Many libraries are at the centre of the school for a reason, they are the heart of a school. But it’s a teacher-librarian (TL) who keeps that heart pumping.
I’ve seen libraries of all sizes, from large multi-story buildings to ones the size of a classroom. Honestly, the size doesn’t really matter. It’s how the library is being used. Only a TL can really unlock the true potential of a library for a school. I’ve been to a recent high school where all of their books were kept in a tiny, crammed room, because the computers were hogging the main room. Thankfully the TLs are moving back into the larger room, along with more shelves for the books. A proactive TL have sometimes been the difference between an excellent or average school visit.

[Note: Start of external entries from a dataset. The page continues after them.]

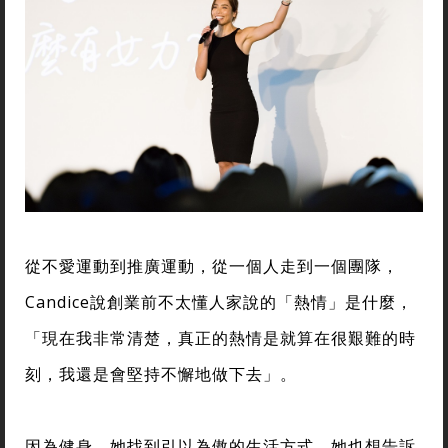
從不愛運動到推廣運動，從一個人走到一個團隊，
Candice說創業前不太懂人家說的「熱情」是什麼，
「現在我非常清楚，真正的熱情是就算在很艱難的時
刻，我還是會堅持不懈地做下去」。
因為健身，她找到引以為傲的生活方式，她也想告訴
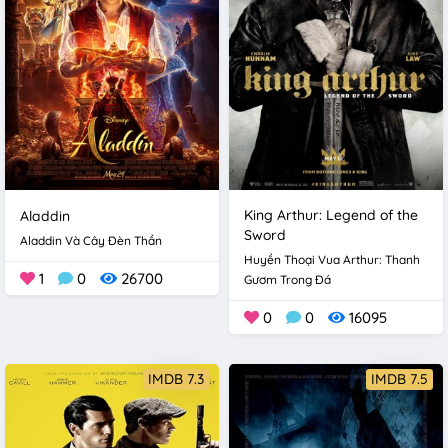
King Arthur: Legend of the
Aladdin
Sword
Aladdin Và Cây Đèn Thần
Huyền Thoại Vua Arthur: Thanh
1
0
26700
Gươm Trong Đá
0
0
16095
IMDB 7.3
IMDB 7.5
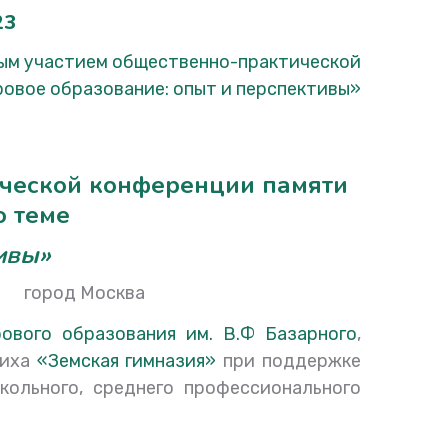
23
ым участием общественно-практической
овое образование: опыт и перспективы»
ической
конференции памяти
о теме
ивы»
Москва
ового образования им. В.Ф Базарного
,
иха
«Земская гимназия»
при поддержке
ольного, среднего профессионального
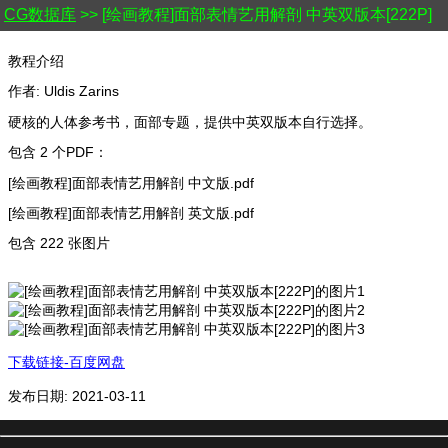
CG数据库
>> [绘画教程]面部表情艺用解剖 中英双版本[222P]
教程介绍
作者: Uldis Zarins
硬核的人体参考书，面部专题，提供中英双版本自行选择。
包含 2 个PDF：
[绘画教程]面部表情艺用解剖 中文版.pdf
[绘画教程]面部表情艺用解剖 英文版.pdf
包含 222 张图片
下载链接-百度网盘
发布日期: 2021-03-11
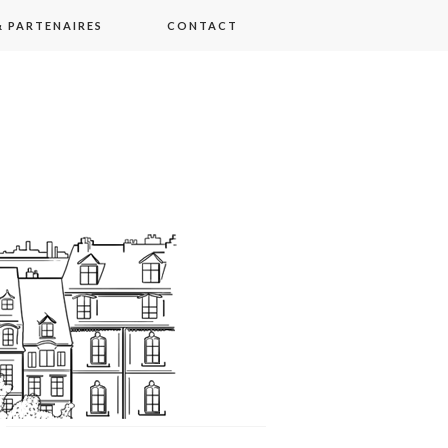
 PARTENAIRES
CONTACT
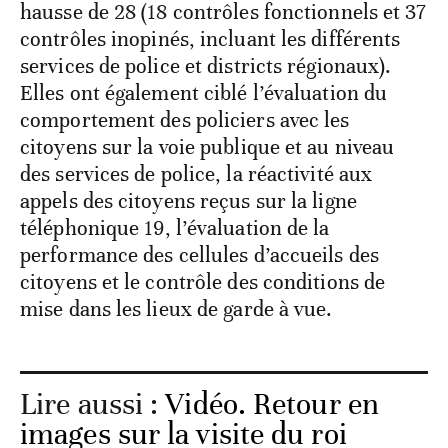
hausse de 28 (18 contrôles fonctionnels et 37
contrôles inopinés, incluant les différents
services de police et districts régionaux).
Elles ont également ciblé l’évaluation du
comportement des policiers avec les
citoyens sur la voie publique et au niveau
des services de police, la réactivité aux
appels des citoyens reçus sur la ligne
téléphonique 19, l’évaluation de la
performance des cellules d’accueils des
citoyens et le contrôle des conditions de
mise dans les lieux de garde à vue.
Lire aussi :
Vidéo. Retour en
images sur la visite du roi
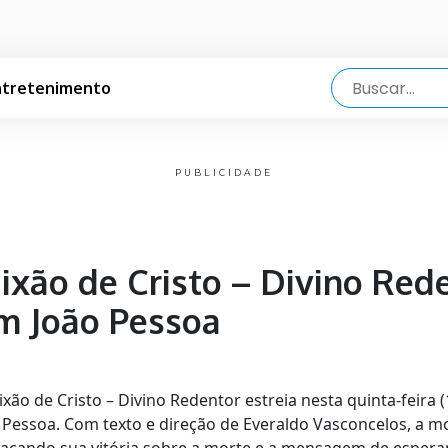
ntretenimento
PUBLICIDADE
ixão de Cristo – Divino Rede
m João Pessoa
xão de Cristo – Divino Redentor estreia nesta quinta-feira (
o Pessoa. Com texto e direção de Everaldo Vasconcelos, a 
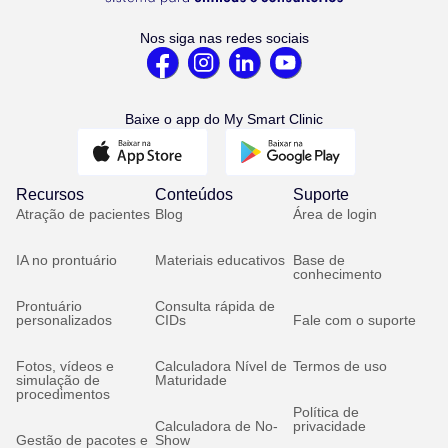
Nos siga nas redes sociais
Baixe o app do My Smart Clinic
Recursos
Conteúdos
Suporte
Atração de pacientes
Blog
Área de login
IA no prontuário
Materiais educativos
Base de
conhecimento
Prontuário
Consulta rápida de
personalizados
CIDs
Fale com o suporte
Fotos, vídeos e
Calculadora Nível de
Termos de uso
simulação de
Maturidade
procedimentos
Política de
Calculadora de No-
privacidade
Gestão de pacotes e
Show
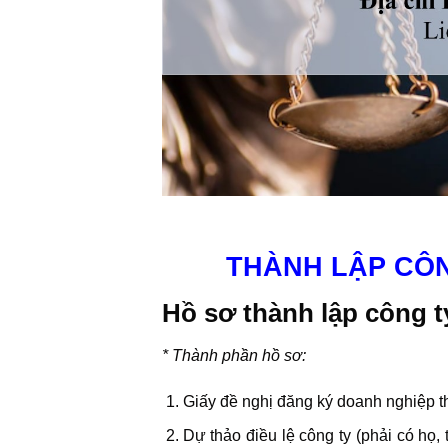
THÀNH LẬP CÔN
Hồ sơ thành lập công 
* Thành phần hồ sơ:
Giấy đề nghị đăng ký doanh nghiệp th
Dự thảo điều lệ công ty (phải có họ,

A lot has been said about what impact a TL and library can do for kids’ literacy rates, but I think that’s not the only way we should measure a TL’s value. You see a TL has many powers, and one of them is hyping up books. They sell the idea of reading to kids. Sometimes they do this by reading part of a book, show off the latest books or through initiatives like CBCA Book Week celebrations or NSW Premier’s Reading Challenge. It might be a dazzling book display that gets a kid to pick up a book and give it a go. They could organise an author or illustrator to visit their school, so they can read their back catalogue to hype up the kids.
I’ve seen a shift in libraries over the years, in the way they’ve been designed. They’re not the dark dungeon-like rooms of yesteryear. They have plenty of areas to sit and lounge around. You can actually talk in a library these days haha. I think this shift is because we need to start looking at books and reading as something to do for enjoyment. Books are entertainment on the same level as games and sports.
Books have a lot to competition these days to catch a kid’s attention, but a TL can cut through all the dazzling bright screens and gadgets with a genuine recommendation of a book. You’ll always have lifelong bookworms like me in every school, but not everyone is born a bookworm. Some are made into one. I’m sure every TL would have a story about reluctant readers who would sneak in and ask for a book for the first time ever. Now they might just borrow that book once and never do it again. But you never know. That’s the beauty of books, all you need is a hook to draw people in.
You may never be able to prove a library’s worth with facts and figures. Sometimes you just need to hang around the kids and experience it first hand. I can walk around, ask kids about what they’re reading, and get a taste of the bookish culture at a school. I don’t expect a school full of bookworms. Yet you can’t rely on teachers to push reading on their own. Quiet Reading time could be a drag for some kids, if they don’t care about what they read. If only there was someone at the school, whose sole purpose is to read and promote reading for fun.
When kids ask me who inspired me to be a writer, I always mention my teacher-librarian. I tell kids to give them a hug because they don’t know how lucky they are to have one. Hopefully there will come a day where every single school will get to experience that feeling.